China sends the US a message through poultry
An editorial in the Wall Street Journal argues that China is using a dispute over US poultry to send the Obama administration a message that it will not accept its protectionist trade policies without responding. The editorial argues that all parties will lose if a full-blown trade war transpires.
QUOTE: In the face of mounting American protectionism, Beijing simply couldn't say no to its own domestic lobby anymore.
After decades of war, tension persists in Sri Lanka
Ross Tuttle, a freelance journalist and documentary producer based in New York City, writes in Foreign Policy that despite the end of civil war in Sri Lanka, the lack of a political resolution leaves much of the country in a constant state of tension.
QUOTE: Most Tamils were never party to the armed conflict against the Sri Lankan state, but many are still dissatisfied by the post-bellum political status quo; they nurse longstanding grievances against the government in Colombo for its lack of respect and recognition of their language and culture.
China and India are on the brink of an arms race
Tim Sullivan, a research fellow and program manager at the American Enterprise Institute's Center for Defense Studies, and Michael Mazza, a senior research associate at AEI, write in the Wall Street Journal that despite conventional wisdom nuclear competition is more likely to intensify between India and China than India and Pakistan.
QUOTE: While each profits from the other's economic growth, it is that very growth—which finances military modernization and which is so dependent on potentially vulnerable overseas trade—that creates the conditions for heightened insecurity.
Congressional Democrats lack courage and conviction
An editorial in the New York Times argues that Congressional Democrats have shown a lack of courage and conviction in how they have handled the Bush tax cuts. It argues that they have shown they care more about getting reelected and protecting the nation’s richest than doing their job and helping vulnerable Americans.
QUOTE: This was about Democrats failing to seize an opportunity to do the right thing and at the same time draw a sharp distinction between themselves and the Republicans.
Israel could not comply with Obama’s settlement demand
Columnist Richard Cohen writes in the Washington Post that Israeli Prime Minister Benjamin Netanyahu had no choice but to end a moratorium on settlement construction. Had he continued it, Cohen argues, his government would have collapsed. He writes that President Obama was wrong to insist on this as a requirement for peace talks.
QUOTE: Given the highly emotional nature of the settlement issue, it made no sense for the administration -- actually, President Obama himself -- to promote an absolute moratorium on construction as the prerequisite for peace talks.
Dissent in North Korea or wishful thinking?

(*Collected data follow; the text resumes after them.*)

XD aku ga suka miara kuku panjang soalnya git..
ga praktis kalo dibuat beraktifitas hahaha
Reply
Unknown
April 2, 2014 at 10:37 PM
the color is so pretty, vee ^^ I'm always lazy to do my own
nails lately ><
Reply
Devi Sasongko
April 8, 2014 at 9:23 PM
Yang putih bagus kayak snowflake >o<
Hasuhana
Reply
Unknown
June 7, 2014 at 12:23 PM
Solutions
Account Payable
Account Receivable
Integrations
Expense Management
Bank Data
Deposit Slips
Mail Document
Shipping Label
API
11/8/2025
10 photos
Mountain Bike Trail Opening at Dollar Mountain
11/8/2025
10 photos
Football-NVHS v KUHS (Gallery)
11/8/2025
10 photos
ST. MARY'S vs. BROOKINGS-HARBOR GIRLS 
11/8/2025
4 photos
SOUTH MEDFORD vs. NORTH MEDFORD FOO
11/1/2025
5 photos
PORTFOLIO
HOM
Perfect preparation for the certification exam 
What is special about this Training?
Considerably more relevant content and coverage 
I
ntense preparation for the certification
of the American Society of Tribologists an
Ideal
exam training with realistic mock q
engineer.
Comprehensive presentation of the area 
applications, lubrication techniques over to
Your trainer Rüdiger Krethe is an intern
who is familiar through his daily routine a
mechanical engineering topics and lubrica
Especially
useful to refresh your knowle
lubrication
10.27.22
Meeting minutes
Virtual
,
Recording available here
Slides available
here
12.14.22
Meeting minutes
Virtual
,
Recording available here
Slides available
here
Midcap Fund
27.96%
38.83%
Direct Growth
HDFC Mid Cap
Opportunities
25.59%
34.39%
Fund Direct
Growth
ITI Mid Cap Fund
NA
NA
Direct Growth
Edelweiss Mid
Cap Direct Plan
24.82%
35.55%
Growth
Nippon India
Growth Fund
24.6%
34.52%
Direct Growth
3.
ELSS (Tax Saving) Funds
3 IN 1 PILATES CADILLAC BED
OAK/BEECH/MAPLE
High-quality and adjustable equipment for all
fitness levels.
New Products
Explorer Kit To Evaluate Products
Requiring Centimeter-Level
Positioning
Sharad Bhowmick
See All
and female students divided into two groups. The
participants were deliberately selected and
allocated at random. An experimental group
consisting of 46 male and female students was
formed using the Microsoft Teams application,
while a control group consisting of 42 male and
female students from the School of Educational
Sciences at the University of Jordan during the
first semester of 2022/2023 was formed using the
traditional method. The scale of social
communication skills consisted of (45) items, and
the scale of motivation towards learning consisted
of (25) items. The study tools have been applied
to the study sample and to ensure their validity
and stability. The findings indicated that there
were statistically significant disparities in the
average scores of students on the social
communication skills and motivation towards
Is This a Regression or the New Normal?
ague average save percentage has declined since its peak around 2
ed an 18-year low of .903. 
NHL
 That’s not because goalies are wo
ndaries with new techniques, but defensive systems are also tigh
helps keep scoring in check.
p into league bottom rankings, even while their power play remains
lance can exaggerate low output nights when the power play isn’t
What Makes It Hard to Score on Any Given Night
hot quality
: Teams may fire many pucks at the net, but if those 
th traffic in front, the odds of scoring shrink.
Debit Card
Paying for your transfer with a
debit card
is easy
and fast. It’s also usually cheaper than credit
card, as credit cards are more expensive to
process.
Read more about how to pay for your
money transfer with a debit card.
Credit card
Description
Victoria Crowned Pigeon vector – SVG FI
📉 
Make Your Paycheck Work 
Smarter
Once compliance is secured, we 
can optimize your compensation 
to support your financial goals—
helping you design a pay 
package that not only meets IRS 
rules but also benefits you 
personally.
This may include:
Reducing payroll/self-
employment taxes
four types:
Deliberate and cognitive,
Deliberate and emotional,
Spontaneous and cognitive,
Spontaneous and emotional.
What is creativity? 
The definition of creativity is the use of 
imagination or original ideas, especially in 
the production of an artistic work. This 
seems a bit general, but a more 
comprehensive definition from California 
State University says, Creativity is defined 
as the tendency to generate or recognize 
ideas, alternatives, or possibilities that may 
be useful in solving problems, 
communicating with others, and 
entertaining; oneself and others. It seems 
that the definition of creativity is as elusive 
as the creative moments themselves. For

Journalist Sunny Lee writes in the Asia Times that there is a high chance that North Korea will see a struggle as it transitions leaders. In addition to the possibility of a power struggle between members of the Kim family, local media have reported on dissent among North Koreans with continuing the Kim family dynasty.
QUOTE: Analysts believe the raft of pessimistic media reports of a power struggle and instability reflect the upsurge of interest on the world's most reclusive country on the eve of its rare event and also importantly a reflection of their wishful thinking.
Miliband may be stuck in the corner of permanent opposition
Columnist Philip Stephens writes in the Financial Times that the new leader of the British Labour Party, Ed Miliband, is better poised to be an opposition leader than a future prime minister. For example, he can attack the government’s spending cuts but does not have the courage to make his own tough decisions.
QUOTE: Mr Miliband is an intelligent politician. Doubtless his first conference speech on Tuesday will be peppered with pledges to reclaim the centre ground and to produce a sensible plan to cut the deficit. He carries, though, the burden of a campaign that painted him into the corner of permanent opposition. Capitalism may yet claim another political victim.